Looking at the tests kids are taking these days and the homework that they are bringing home, it is obvious that even school has become cutthroat. Take, for instance, international schools like the One World International School and their Cambridge International General Certificate of Secondary Education (IGCSE). At the end of secondary school, students are required to take a series of tests that will test their knowledge, the scores of which will determine if they qualify to advance to pre-university studies.
So we ask ourselves how we can make things easier for them, how we can get involved to ensure that while they are working hard to study, they are doing so without the risk of overstress. Well, the answer is helping them create a good study habit.
Set a specific time for studying every school day:
Some students’ mistake is thinking they should start studying only when exam schedules are announced. This is why they stress over memorising facts and cramming all their lessons in only a couple of days. But the best way to study is reading notes and textbooks every day. It helps with retaining what was discussed in class and readies them for the next lesson.
You can set a specific time after school when kids should focus on doing their homework and studying their lessons. For instance, as soon as they come home from school allow them time to wash up and eat snacks, relax for a bit. But one or two hours before dinner, they have to start doing schoolwork. An alternative would be scheduling study time right after dinner, but limit it to only two hours so that they can still get a good night’s sleep.
Consistency is key, so make sure that even dinner time starts at a standard time so that it does not affect study time. Additionally, designate a place where they can study and not be disturbed.
Allow them to take breaks:
Because you are encouraging them to study every day, there is a chance that some kids may dislike it. The best way to deal with this problem is to allow them breaks in between the study time hours, or give them a reward whenever they finish homework for each subject or after reading a chapter of their book.

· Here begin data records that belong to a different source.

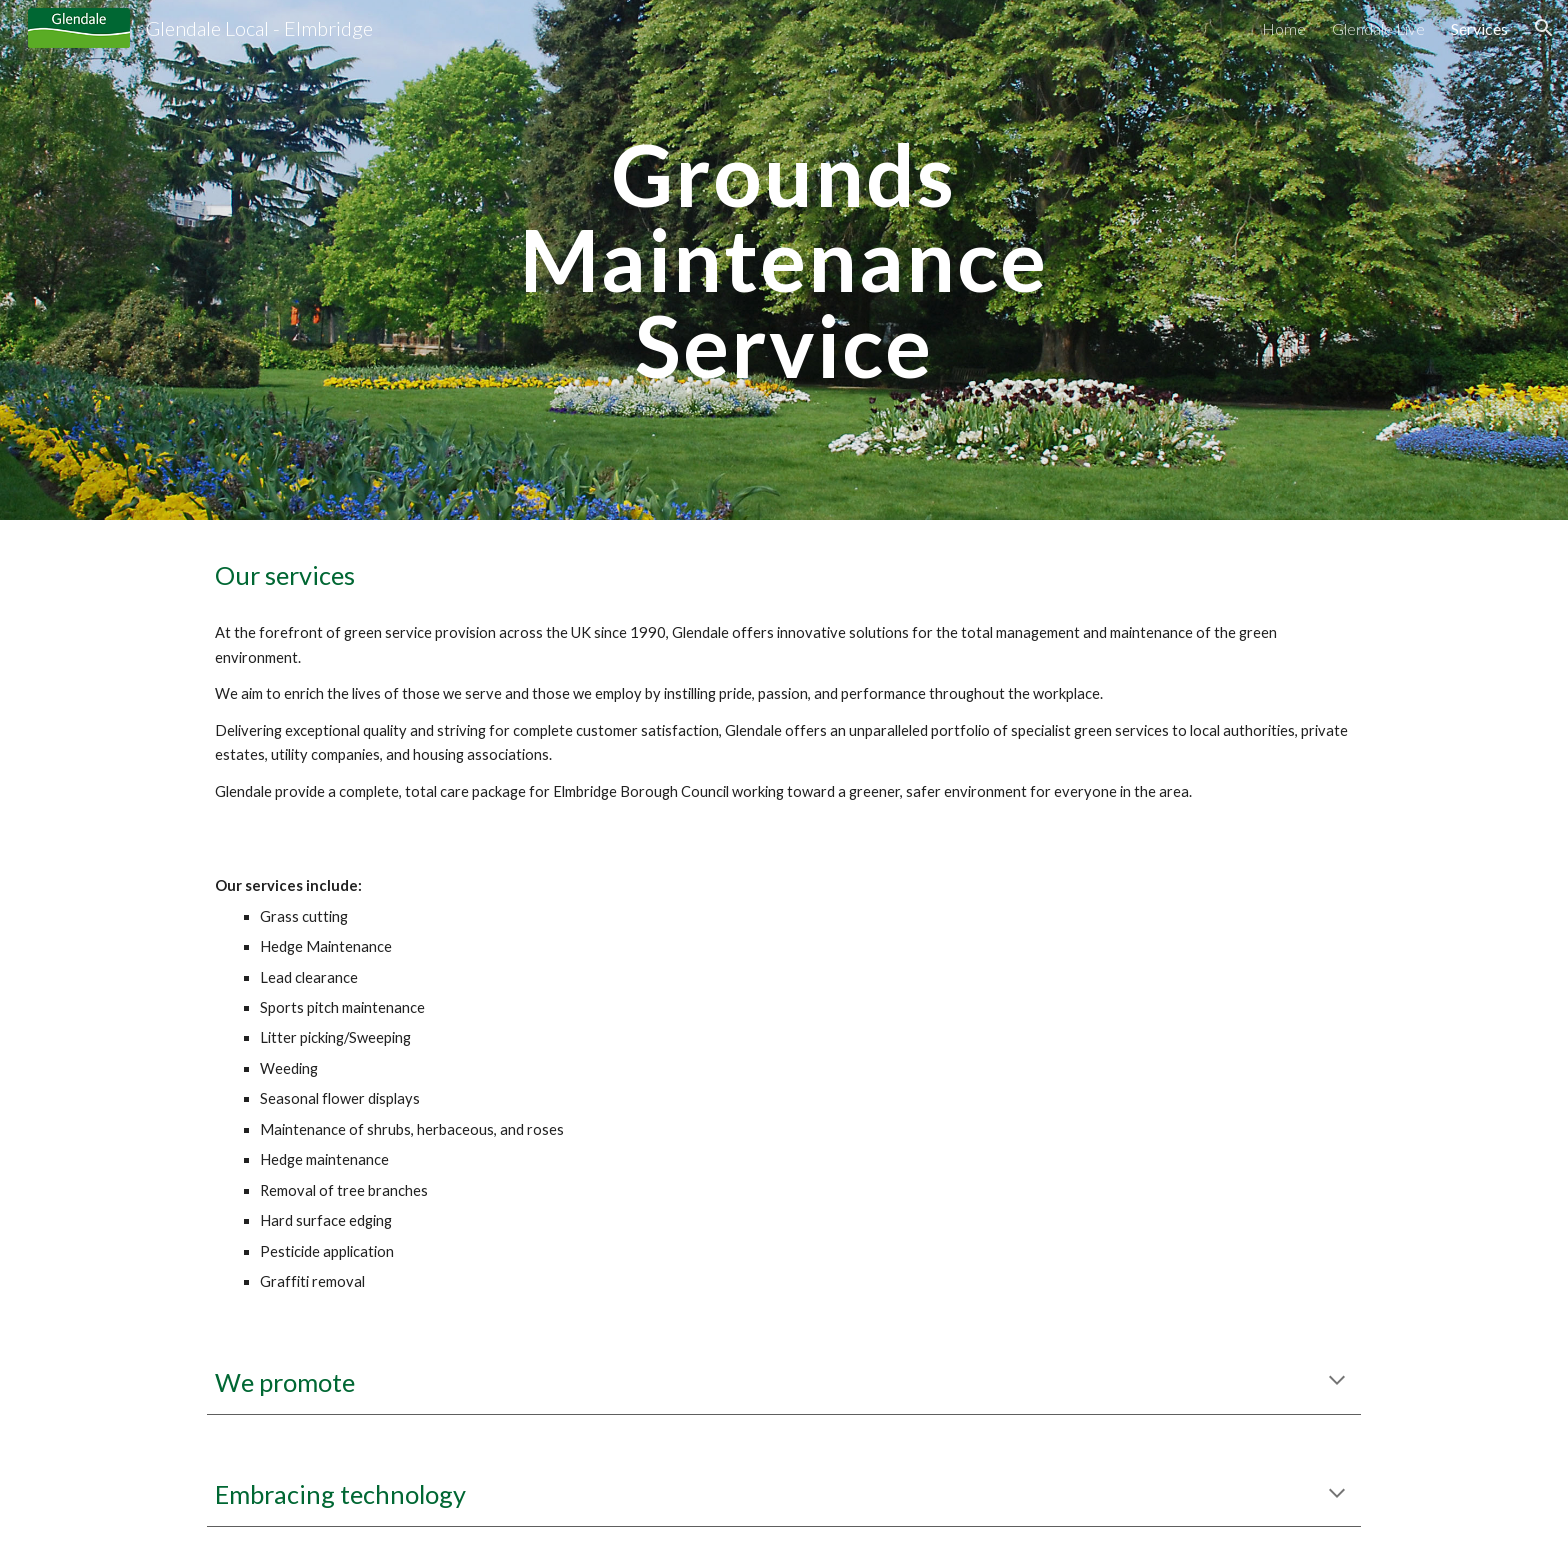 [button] (1544, 28)
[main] (784, 260)
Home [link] (1284, 28)
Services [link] (1479, 28)
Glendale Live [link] (1378, 28) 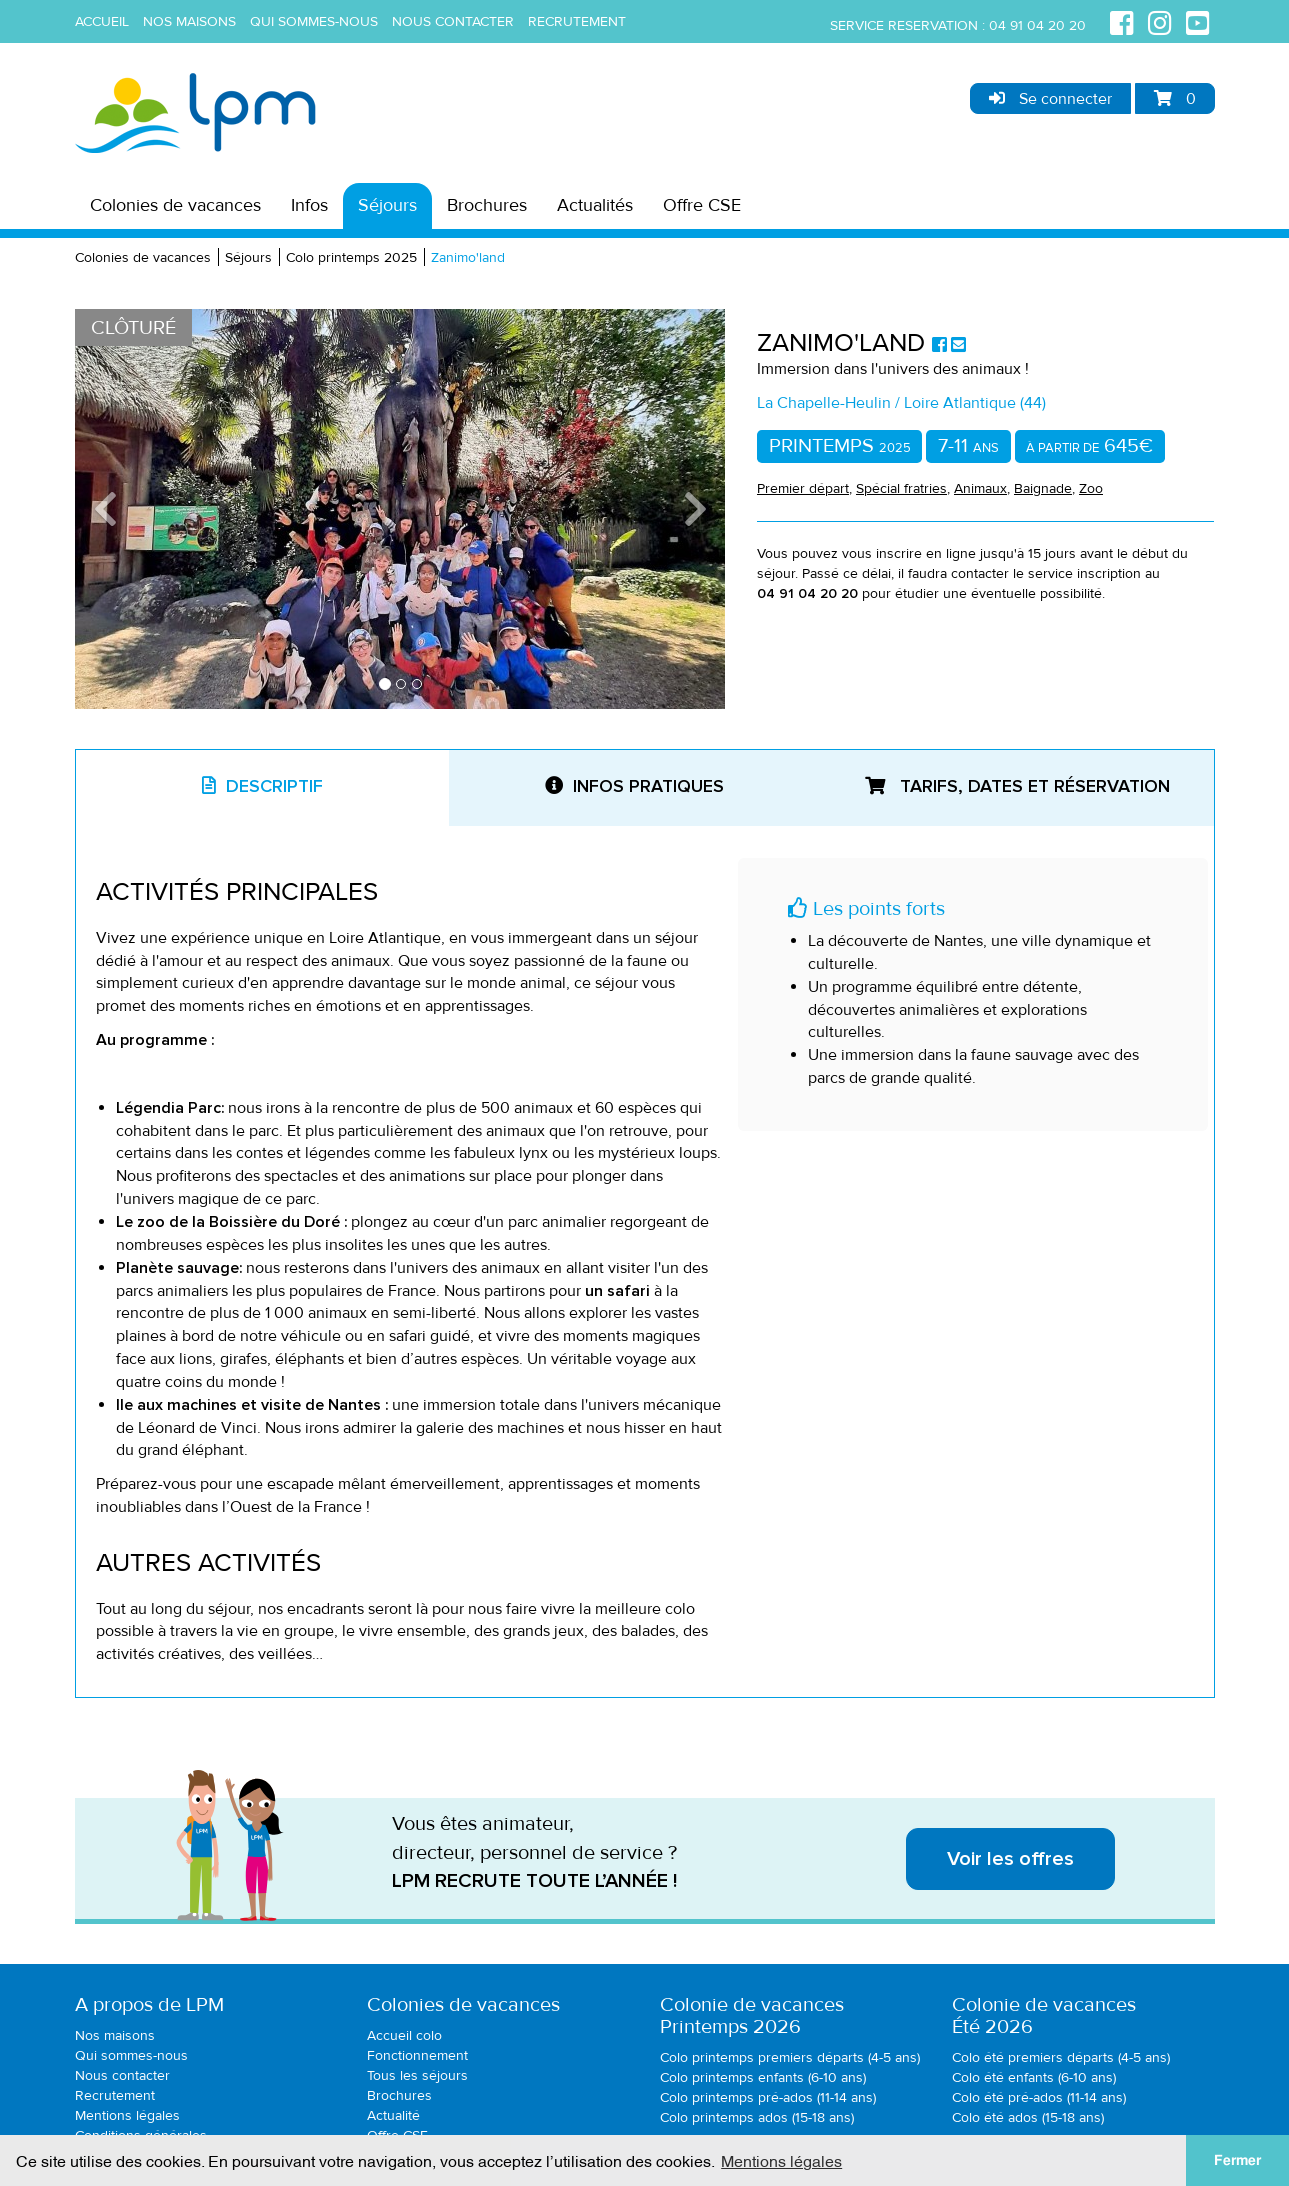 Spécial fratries (901, 488)
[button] (124, 509)
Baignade (1043, 488)
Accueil (102, 21)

Help them organise exam schedules and deadlines:
Just so your kids are on top of things, ask them about upcoming school projects and exams. Plot this on a large calendar which they can view before and after going to school. To make it fun, make a DIY calendar with a large whiteboard, a black tape for the segments, and colourful markers they can use. Ask them every day if they need to plot a schedule or if they can remove one.
Look for signs of frustration:
No matter how comfortable study time can be, our kids can still get frustrated if they cannot understand a lesson or if they are having a hard time with answering their homework. While it is best to leave them to their own devices, you will need to step in every now and then, especially when you see that they are getting impatient with themselves. Simply ask them how you can help, but always be wary of how you approach them. Help should be gladly offered, if you are not in the mood too, it is better not to offer your help. Do not forget to give positive feedback on the work they have done so far to boost their confidence.
Keep doing these until such time that it has become a routine. Pretty sure you will not worry about them taking countless exams and excelling in school once these habits have become a part of their day.